Extremely long parnew/cms promotion failure scenario?
John O'Brien
jobrien at ieee.org
Fri Oct 19 11:13:51 PDT 2012
Srinivas,
I am interested in how this is resolved. Can I clarify that you are
referring to the GC-- events in the garbage log where the minor gc
unwinds and turns into a major GC?
I'd like to figure out if this is something different than what I've
seen before. I have seen GC times blow out is when Transparent Huge
Pages interfered when it was doing its coalescing at the same time as
a GC. Can you clarify what kernel version you are on and if huge/large
pages are enabled?
This may help you but it will help me follow the discussion better.
Thanks,
John
On Fri, Oct 19, 2012 at 6:36 AM, Charlie Hunt <chunt at salesforce.com> wrote:
> Interesting discussion. :-)
>
> Ramki's observation of high context switches to me suggests active locking
> as a possible culprit. Fwiw, based on your discussion it looks like you're
> headed down a path that makes sense.
>
> charlie...
>
> On Oct 19, 2012, at 3:40 AM, Srinivas Ramakrishna wrote:
>
>
>
> On Thu, Oct 18, 2012 at 5:27 PM, Peter B. Kessler
> <Peter.B.Kessler at oracle.com> wrote:
>>
>> When there's no room in the old generation and a worker has filled its
>> PLAB to capacity, but it still has instances to try to promote, does it try
>> to allocate a new PLAB, and fail? That would lead to each of the workers
>> eventually failing to allocate a new PLAB for each promotion attempt.
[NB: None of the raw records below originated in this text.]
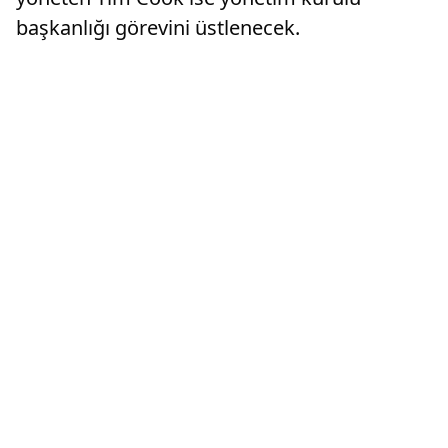
başkanlığı görevini üstlenecek.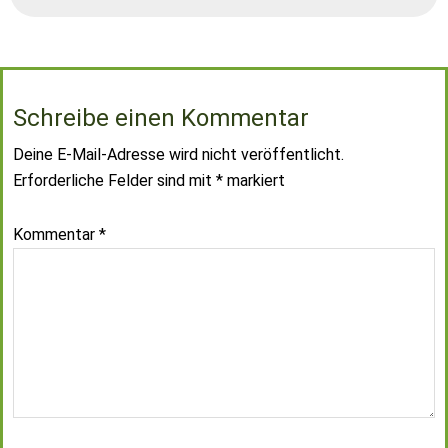
Schreibe einen Kommentar
Deine E-Mail-Adresse wird nicht veröffentlicht.
Erforderliche Felder sind mit
*
markiert
Kommentar
*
IIRC,
>> PLAB allocation grabs a real lock (since it happens so rarely :-). In the
>> promotion failure case, that lock could get incandescent. Maybe it's gone
>> unnoticed because for modest young generations it doesn't stay hot enough
>> for long enough for people to witness the supernova? Having a young
>> generation the size you do would exacerbate the problem. If you have lots
>> of workers, that would increase the amount of contention, too.
>
>
> Yes, that's exactly my thinking too. For the case of CMS, the PLAB's are
> "local free block lists" and the allocation from the shared global pool is
> even worse and more heavyweight than an atomic pointer bump, with a lock
> protecting several layers of checks.
>
>>
>>
>> PLAB allocation might be a place where you could put a test for having
>> failed promotion, so just return null and let the worker self-loop this
>> instance. That would keep the test off the fast-path (when things are going
>> well).
>
>
> Yes, that's a good idea and might well be sufficient, and was also my first
> thought. However, I also wonder about whether just moving the promotion
> failure test a volatile read into the fast path of the copy routine, and
> immediately failing all subsequent copies after the first failure (and
> indeed via the
> global flag propagating that failure across all the workers immediately)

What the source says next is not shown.